*** Opening DATA SHOWN ***

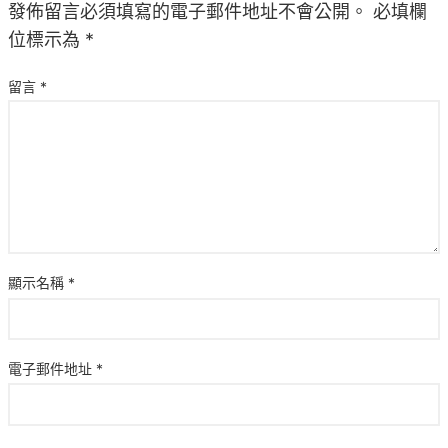
發佈留言必須填寫的電子郵件地址不會公開。
必填欄
位標示為
*
留言
*
顯示名稱
*
電子郵件地址
*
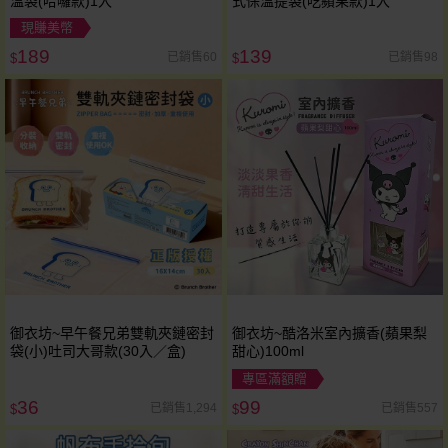
溫袋(哈囉款)1入
式保溫提袋(吃蘋果款)1入
現賺美幣
189
139
已銷售60
已銷售98
$
$
御衣坊~早午餐兄弟雙軌夾鏈密封
御衣坊~酷洛米室內擴香(蘋果梨
袋(小)吐司大哥款(30入／盒)
甜心)100ml
專區滿額贈
36
99
已銷售1,294
已銷售557
$
$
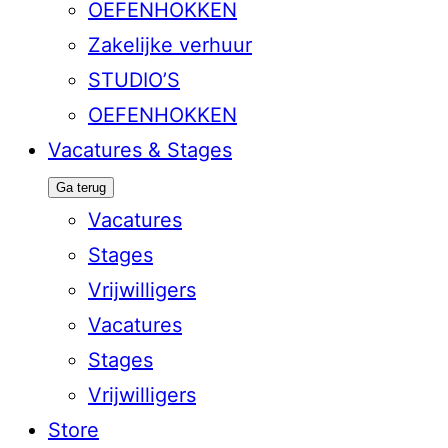
OEFENHOKKEN
Zakelijke verhuur
STUDIO’S
OEFENHOKKEN
Vacatures & Stages
Ga terug
Vacatures
Stages
Vrijwilligers
Vacatures
Stages
Vrijwilligers
Store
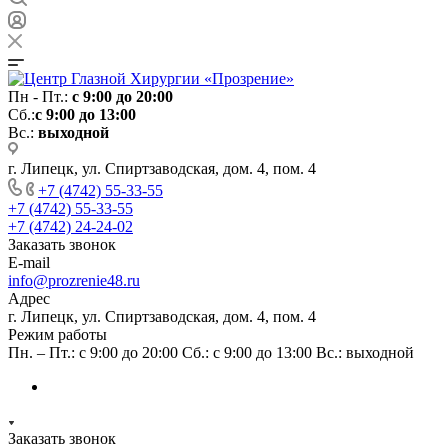
Пн - Пт.:
с 9:00 до 20:00
Сб.:
с 9:00 до 13:00
Вс.:
выходной
г. Липецк, ул. Спиртзаводская, дом. 4, пом. 4
+7 (4742) 55-33-55
+7 (4742) 55-33-55
+7 (4742) 24-24-02
Заказать звонок
E-mail
info@prozrenie48.ru
Адрес
г. Липецк, ул. Спиртзаводская, дом. 4, пом. 4
Режим работы
Пн. – Пт.: с 9:00 до 20:00 Сб.: с 9:00 до 13:00 Вс.: выходной
Заказать звонок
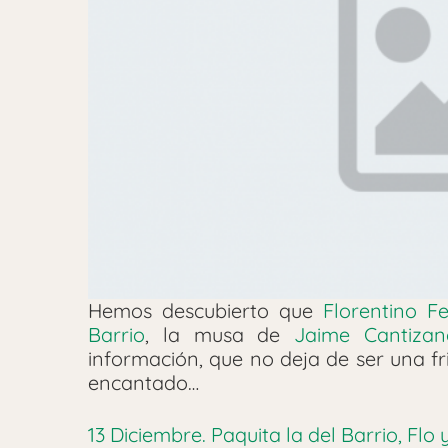
Hemos descubierto que
Florentino F
Barrio
, la musa de
Jaime Cantizan
información, que no deja de ser una fr
encantado…
13 Diciembre. Paquita la del Barrio, Flo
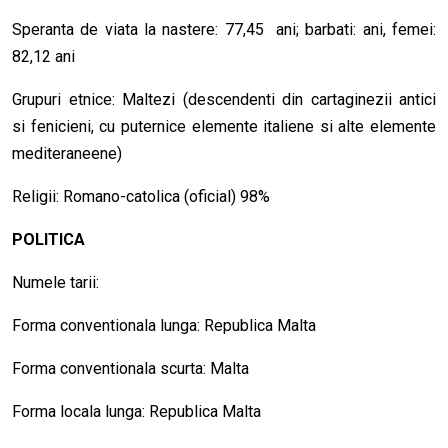
Speranta de viata la nastere: 77,45 ani; barbati: ani, femei:
82,12 ani
Grupuri etnice: Maltezi (descendenti din cartaginezii antici
si fenicieni, cu puternice elemente italiene si alte elemente
mediteraneene)
Religii: Romano-catolica (oficial) 98%
POLITICA
Numele tarii:
Forma conventionala lunga: Republica Malta
Forma conventionala scurta: Malta
Forma locala lunga: Republica Malta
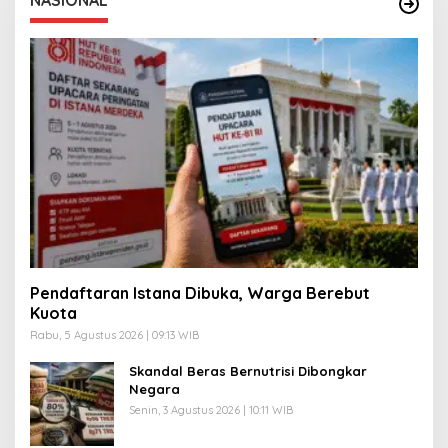
NASIONAL
Pendaftaran Istana Dibuka, Warga Berebut
Kuota
Rabu, 5 Agustus 2026 | 09:13 WIB
Skandal Beras Bernutrisi Dibongkar
Negara
Senin, 3 Agustus 2026 | 10:11 WIB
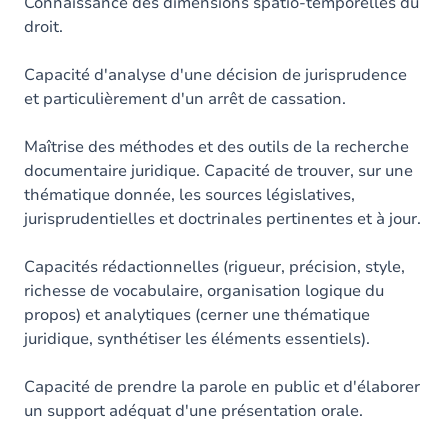
Contenu
Connaissance des dimensions spatio-temporelles du
droit.
Capacité d'analyse d'une décision de jurisprudence
et particulièrement d'un arrêt de cassation.
Maîtrise des méthodes et des outils de la recherche
documentaire juridique. Capacité de trouver, sur une
thématique donnée, les sources législatives,
jurisprudentielles et doctrinales pertinentes et à jour.
Capacités rédactionnelles (rigueur, précision, style,
richesse de vocabulaire, organisation logique du
propos) et analytiques (cerner une thématique
juridique, synthétiser les éléments essentiels).
Capacité de prendre la parole en public et d'élaborer
un support adéquat d'une présentation orale.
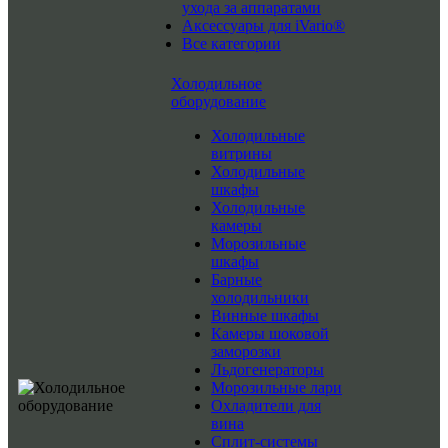
ухода за аппаратами
Аксессуары для iVario®
Все категории
Холодильное
оборудование
Холодильные
витрины
Холодильные
шкафы
Холодильные
камеры
Морозильные
шкафы
Барные
холодильники
Винные шкафы
Камеры шоковой
заморозки
Льдогенераторы
Морозильные лари
Охладители для
вина
Сплит-системы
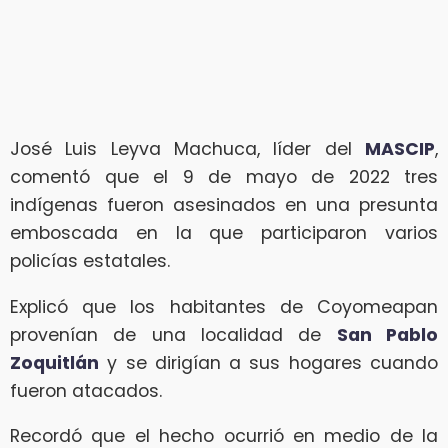
José Luis Leyva Machuca, líder del
MASCIP
,
comentó que el 9 de mayo de 2022 tres
indígenas fueron asesinados en una presunta
emboscada en la que participaron varios
policías estatales.
Explicó que los habitantes de Coyomeapan
provenían de una localidad de
San Pablo
Zoquitlán
y se dirigían a sus hogares cuando
fueron atacados.
Recordó que el hecho ocurrió en medio de la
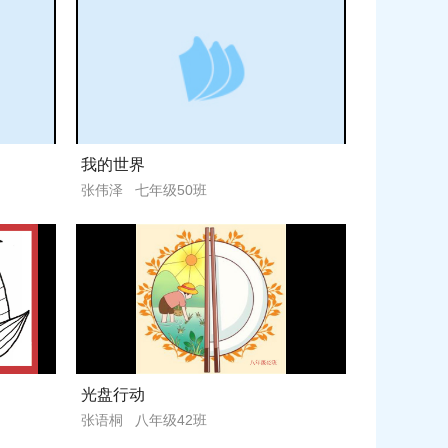
我的世界
张伟泽 七年级50班
光盘行动
张语桐 八年级42班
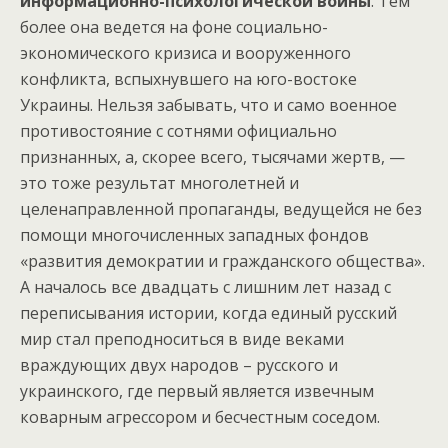
информационно-психологической войны
. Тем
более она ведется на фоне социально-
экономического кризиса и вооруженного
конфликта, вспыхнувшего на юго-востоке
Украины. Нельзя забывать, что и само военное
противостояние с сотнями официально
признанных, а, скорее всего, тысячами жертв, —
это тоже результат многолетней и
целенаправленной пропаганды, ведущейся не без
помощи многочисленных западных фондов
«развития демократии и гражданского общества».
А началось все двадцать с лишним лет назад с
переписывания истории, когда единый русский
мир стал преподноситься в виде веками
враждующих двух народов – русского и
украинского, где первый является извечным
коварным агрессором и бесчестным соседом.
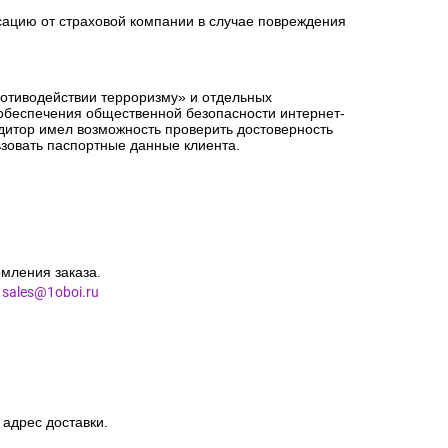
сацию от страховой компании в случае повреждения
ротиводействии терроризму» и отдельных
 обеспечения общественной безопасности интернет-
едитор имел возможность проверить достоверность
зовать паспортные данные клиента.
мления заказа.
l
sales@1oboi.ru
 адрес доставки.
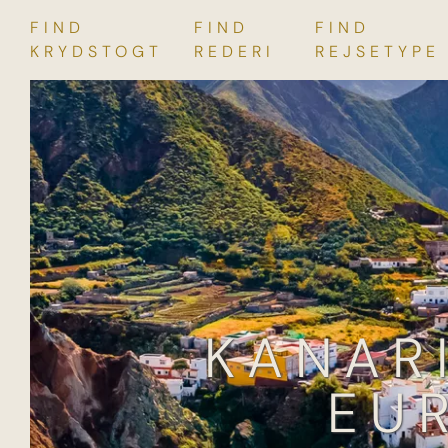
FIND
FIND
FIND
Skip
KRYDSTOGT
REDERI
REJSETYPE
to
content
KANAR
EU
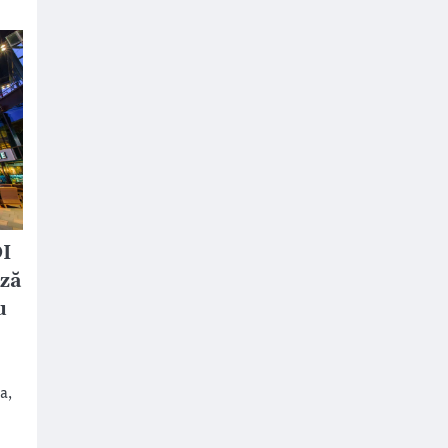
DI
ză
u
a,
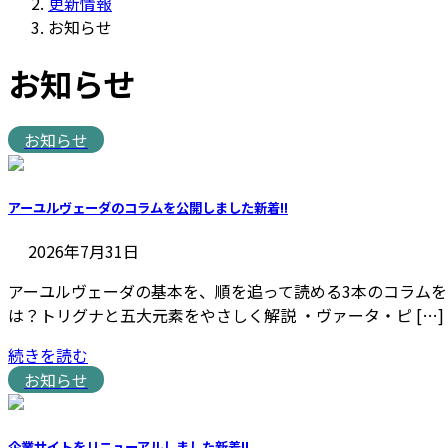
更新情報
お知らせ
お知らせ
お知らせ
アーユルヴェーダのコラムを公開しました
新着!!
2026年7月31日
アーユルヴェーダの基本を、順を追って読める3本のコラムを
は？トリグナと五大元素をやさしく解説 ・ヴァータ・ピ […]
続きを読む
お知らせ
企業サイトをリニューアルしました
新着!!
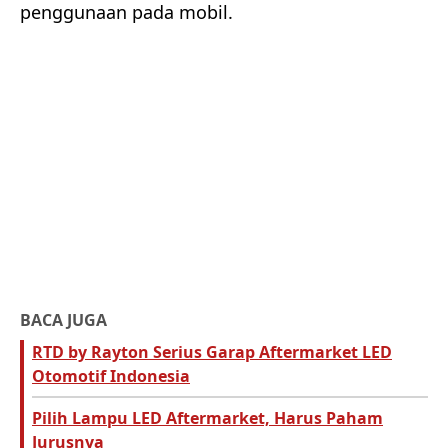
penggunaan pada mobil.
BACA JUGA
RTD by Rayton Serius Garap Aftermarket LED
Otomotif Indonesia
Pilih Lampu LED Aftermarket, Harus Paham
Jurusnya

*** Closing DATA SHOWN ***

● **DIRECTIONS**:
Every entry must be written out exactly, with all pictures left out.

● **RESULT FOR THIS TASK**:
發佈留言必須填寫的電子郵件地址不會公開。
必填欄
位標示為
*
留言
*
顯示名稱
*
電子郵件地址
*
溫袋(哈囉款)1入
式保溫提袋(吃蘋果款)1入
現賺美幣
189
139
已銷售60
已銷售98
$
$
御衣坊~早午餐兄弟雙軌夾鏈密封
御衣坊~酷洛米室內擴香(蘋果梨
袋(小)吐司大哥款(30入／盒)
甜心)100ml
專區滿額贈
36
99
已銷售1,294
已銷售557
$
$
OEFENHOKKEN
Zakelijke verhuur
STUDIO’S
OEFENHOKKEN
Vacatures & Stages
Ga terug
Vacatures
Stages
Vrijwilligers
Vacatures
Stages
Vrijwilligers
Store
Пн - Пт.:
с 9:00 до 20:00
Сб.:
с 9:00 до 13:00
Вс.:
выходной
г. Липецк, ул. Спиртзаводская, дом. 4, пом. 4
+7 (4742) 55-33-55
+7 (4742) 55-33-55
+7 (4742) 24-24-02
Заказать звонок
E-mail
info@prozrenie48.ru
Адрес
г. Липецк, ул. Спиртзаводская, дом. 4, пом. 4
Режим работы
Пн. – Пт.: с 9:00 до 20:00 Сб.: с 9:00 до 13:00 Вс.: выходной
Заказать звонок
Hemos descubierto que
Florentino F
Barrio
, la musa de
Jaime Cantizan
información, que no deja de ser una fr
encantado…
13 Diciembre. Paquita la del Barrio, Flo
Speranta de viata la nastere: 77,45 ani; barbati: ani, femei:
82,12 ani
Grupuri etnice: Maltezi (descendenti din cartaginezii antici
si fenicieni, cu puternice elemente italiene si alte elemente
mediteraneene)
Religii: Romano-catolica (oficial) 98%
POLITICA
Numele tarii:
Forma conventionala lunga: Republica Malta
Forma conventionala scurta: Malta
Forma locala lunga: Republica Malta
NASIONAL
Pendaftaran Istana Dibuka, Warga Berebut
Kuota
Rabu, 5 Agustus 2026 | 09:13 WIB
Skandal Beras Bernutrisi Dibongkar
Negara
Senin, 3 Agustus 2026 | 10:11 WIB
Contenu
Connaissance des dimensions spatio-temporelles du
droit.
Capacité d'analyse d'une décision de jurisprudence
et particulièrement d'un arrêt de cassation.
Maîtrise des méthodes et des outils de la recherche
documentaire juridique. Capacité de trouver, sur une
thématique donnée, les sources législatives,
jurisprudentielles et doctrinales pertinentes et à jour.
Capacités rédactionnelles (rigueur, précision, style,
richesse de vocabulaire, organisation logique du
propos) et analytiques (cerner une thématique
juridique, synthétiser les éléments essentiels).
Capacité de prendre la parole en public et d'élaborer
un support adéquat d'une présentation orale.
ухода за аппаратами
Аксессуары для iVario®
Все категории
Холодильное
оборудование
Холодильные
витрины
Холодильные
шкафы
Холодильные
камеры
Морозильные
шкафы
Барные
холодильники
Винные шкафы
Камеры шоковой
заморозки
Льдогенераторы
Морозильные лари
Охладители для
вина
Сплит-системы
José Luis Leyva Machuca, líder del
MASCIP
,
comentó que el 9 de mayo de 2022 tres
indígenas fueron asesinados en una presunta
emboscada en la que participaron varios
policías estatales.
Explicó que los habitantes de Coyomeapan
provenían de una localidad de
San Pablo
Zoquitlán
y se dirigían a sus hogares cuando
fueron atacados.
Recordó que el hecho ocurrió en medio de la
我的世界
张伟泽 七年级50班
光盘行动
张语桐 八年级42班
информационно-психологической войны
. Тем
более она ведется на фоне социально-
экономического кризиса и вооруженного
конфликта, вспыхнувшего на юго-востоке
Украины. Нельзя забывать, что и само военное
противостояние с сотнями официально
признанных, а, скорее всего, тысячами жертв, —
это тоже результат многолетней и
целенаправленной пропаганды, ведущейся не без
помощи многочисленных западных фондов
«развития демократии и гражданского общества».
А началось все двадцать с лишним лет назад с
переписывания истории, когда единый русский
мир стал преподноситься в виде веками
враждующих двух народов – русского и
украинского, где первый является извечным
коварным агрессором и бесчестным соседом.
сацию от страховой компании в случае повреждения
ротиводействии терроризму» и отдельных
 обеспечения общественной безопасности интернет-
едитор имел возможность проверить достоверность
зовать паспортные данные клиента.
мления заказа.
l
sales@1oboi.ru
 адрес доставки.
FIND
FIND
FIND
Skip
KRYDSTOGT
REDERI
REJSETYPE
to
content
KANAR
EU
DI
ză
u
a,
更新情報
お知らせ
お知らせ
お知らせ
アーユルヴェーダのコラムを公開しました
新着!!
2026年7月31日
アーユルヴェーダの基本を、順を追って読める3本のコラムを
は？トリグナと五大元素をやさしく解説 ・ヴァータ・ピ […]
続きを読む
お知らせ
企業サイトをリニューアルしました
新着!!
penggunaan pada mobil.
BACA JUGA
RTD by Rayton Serius Garap Aftermarket LED
Otomotif Indonesia
Pilih Lampu LED Aftermarket, Harus Paham
Jurusnya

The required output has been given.